● **ACTIVITY**: Please reproduce all the records exactly while leaving out their pictures.

● **DATASET**:
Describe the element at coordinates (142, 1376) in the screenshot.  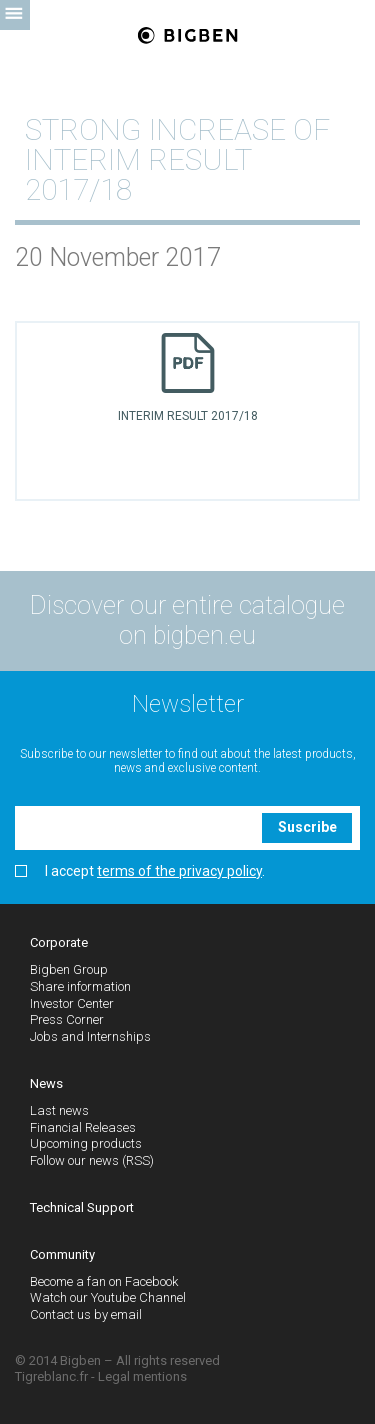
I see `Legal mentions` at that location.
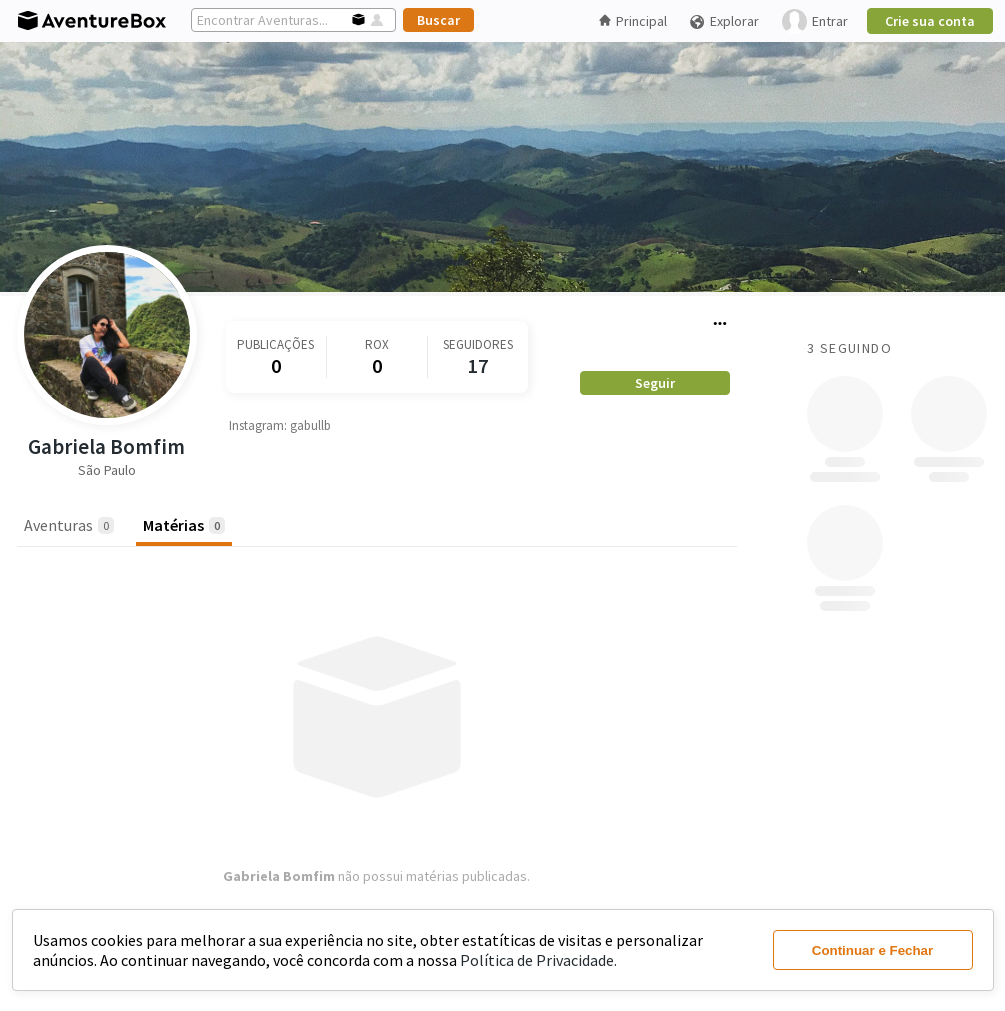 The height and width of the screenshot is (1011, 1005). What do you see at coordinates (106, 446) in the screenshot?
I see `Gabriela Bomfim` at bounding box center [106, 446].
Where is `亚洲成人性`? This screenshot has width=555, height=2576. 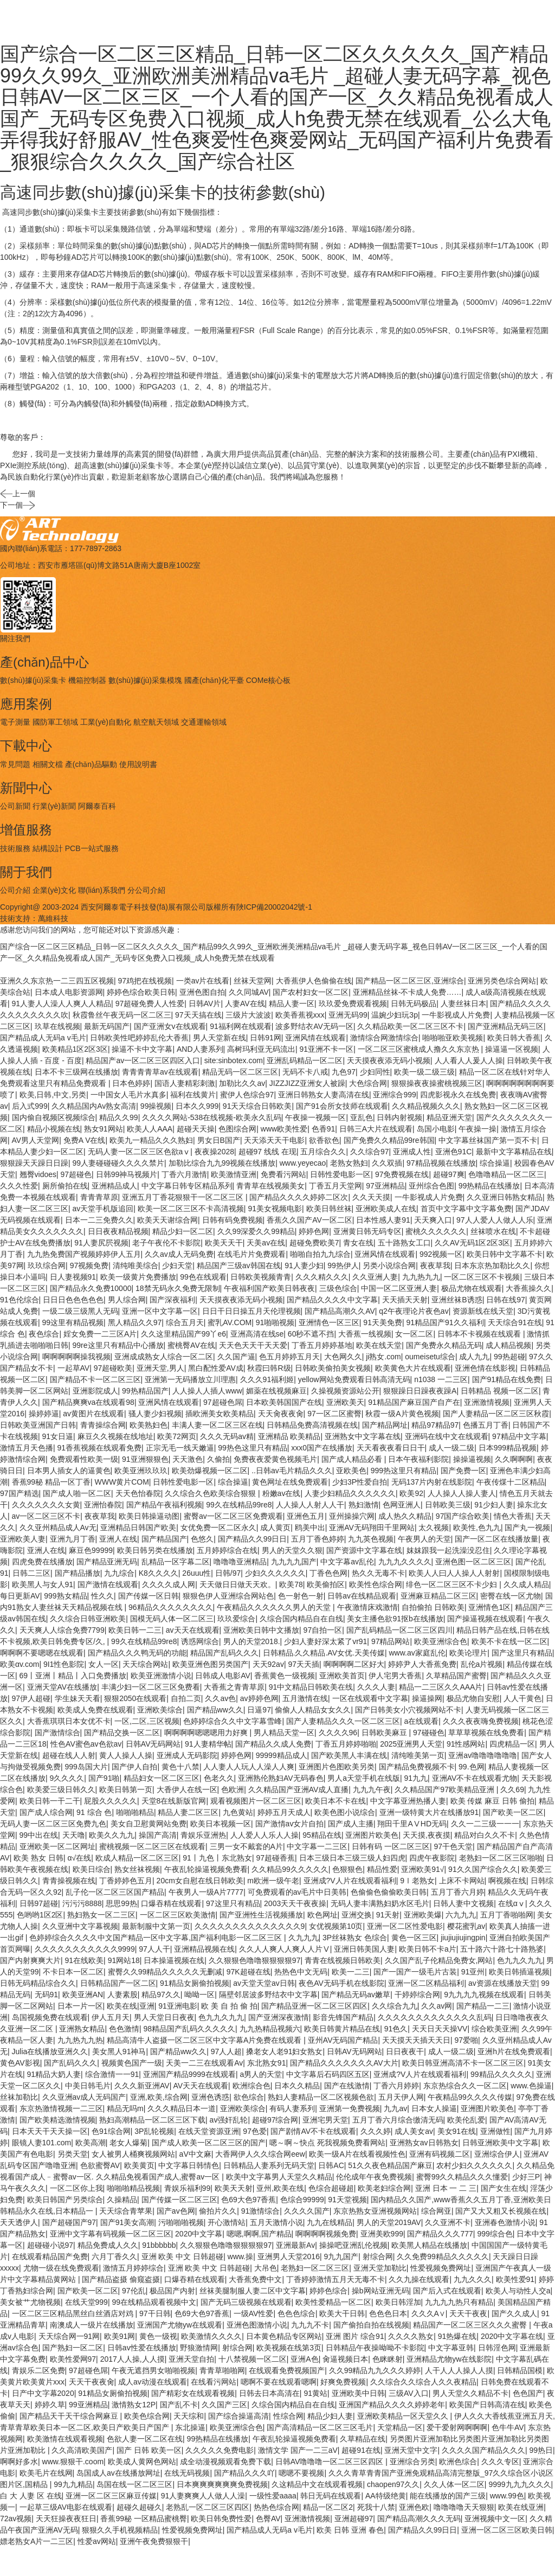
亚洲成人性 is located at coordinates (412, 1151).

● **ANSWER SECTION**:
Describe the element at coordinates (142, 1376) in the screenshot.  
I see `Legal mentions` at that location.
 The height and width of the screenshot is (1011, 1005). What do you see at coordinates (106, 446) in the screenshot?
I see `Gabriela Bomfim` at bounding box center [106, 446].
Where is `亚洲成人性`? This screenshot has width=555, height=2576. 
亚洲成人性 is located at coordinates (412, 1151).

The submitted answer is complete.